## EXERCISE GOAL
Only lines that contain the string "Gençlerin" should be returned from the material below.

## DATA TO USE
#####

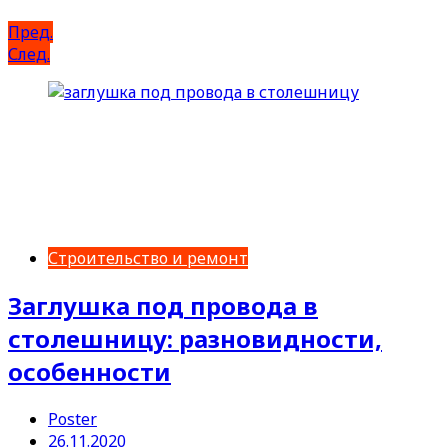
Пред.
След.
Строительство и ремонт
Заглушка под провода в
столешницу: разновидности,
особенности
Poster
26.11.2020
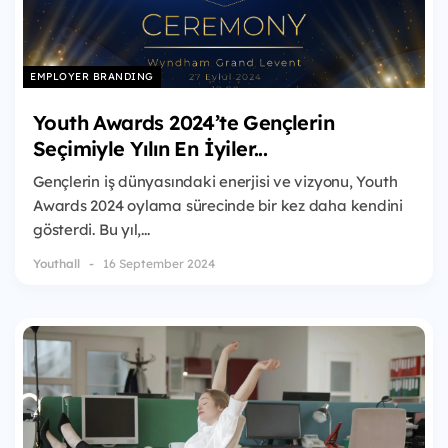
EMPLOYER BRANDING
Youth Awards 2024’te Gençlerin
Seçimiyle Yılın En İyiler...
Gençlerin iş dünyasındaki enerjisi ve vizyonu, Youth
Awards 2024 oylama sürecinde bir kez daha kendini
gösterdi. Bu yıl,...
Youthall
16 September 2024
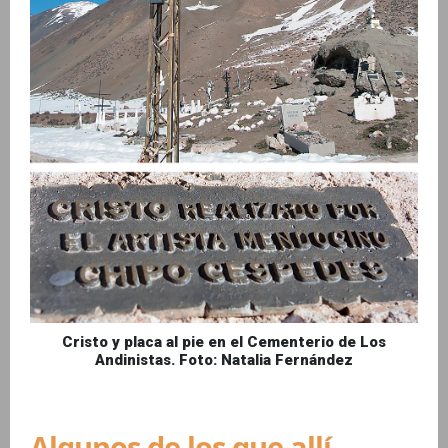
Cristo y placa al pie en el Cementerio de Los
Andinistas. Foto: Natalia Fernández
Algunos de los que allí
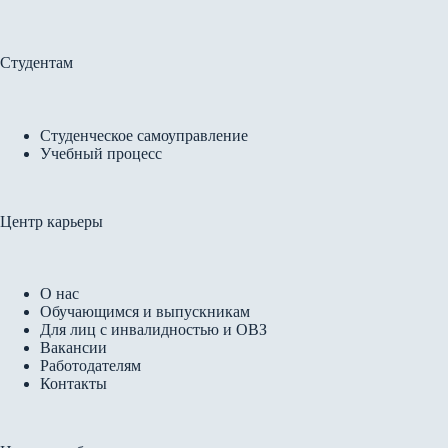
Студентам
Студенческое самоуправление
Учебный процесс
Центр карьеры
О нас
Обучающимся и выпускникам
Для лиц с инвалидностью и ОВЗ
Вакансии
Работодателям
Контакты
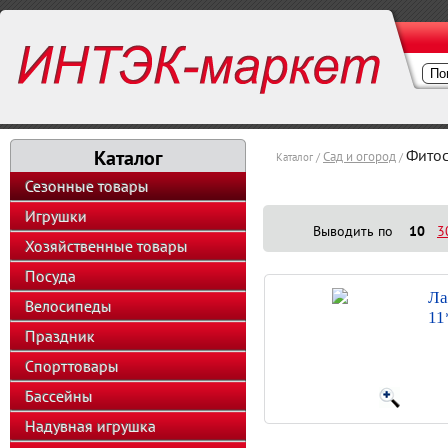
Каталог
Фитос
Сад и огород
Каталог /
/
Сезонные товары
Игрушки
Выводить по
10
3
Хозяйственные товары
Посуда
Ла
Велосипеды
11
Праздник
Спорттовары
Бассейны
Надувная игрушка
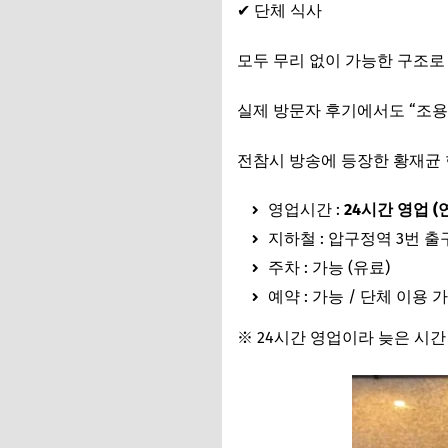
✔ 단체 식사
모두 무리 없이 가능한 구조로
실제 방문자 후기에서도 “조용
전참시 방송에 등장한 황재균 
영업시간 :
24시간 영업 
지하철 : 압구정역 3번 출구
주차 : 가능 (유료)
예약 : 가능 / 단체 이용 
※ 24시간 영업이라 늦은 시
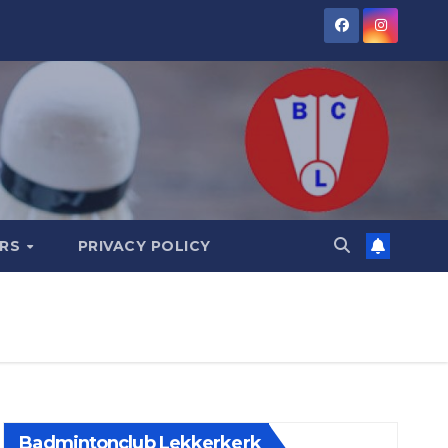
ORS
PRIVACY POLICY
Badmintonclub Lekkerkerk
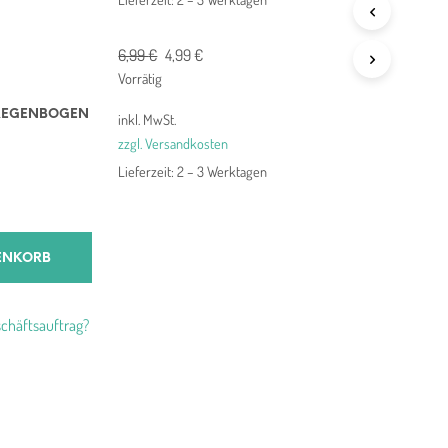
Ursprünglicher
Aktueller
6,99
€
4,99
€
Preis
Preis
Vorrätig
war:
ist:
REGENBOGEN
inkl. MwSt.
6,99 €
4,99 €.
zzgl. Versandkosten
Lieferzeit:
2 – 3 Werktagen
ENKORB
chäftsauftrag?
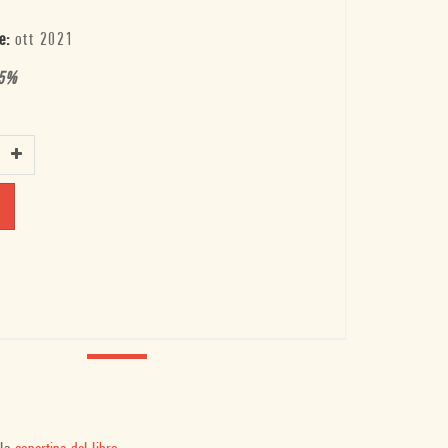
e:
ott 2021
5
%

#####

## FINISHED EXERCISE
Youth Awards 2024’te Gençlerin
Gençlerin iş dünyasındaki enerjisi ve vizyonu, Youth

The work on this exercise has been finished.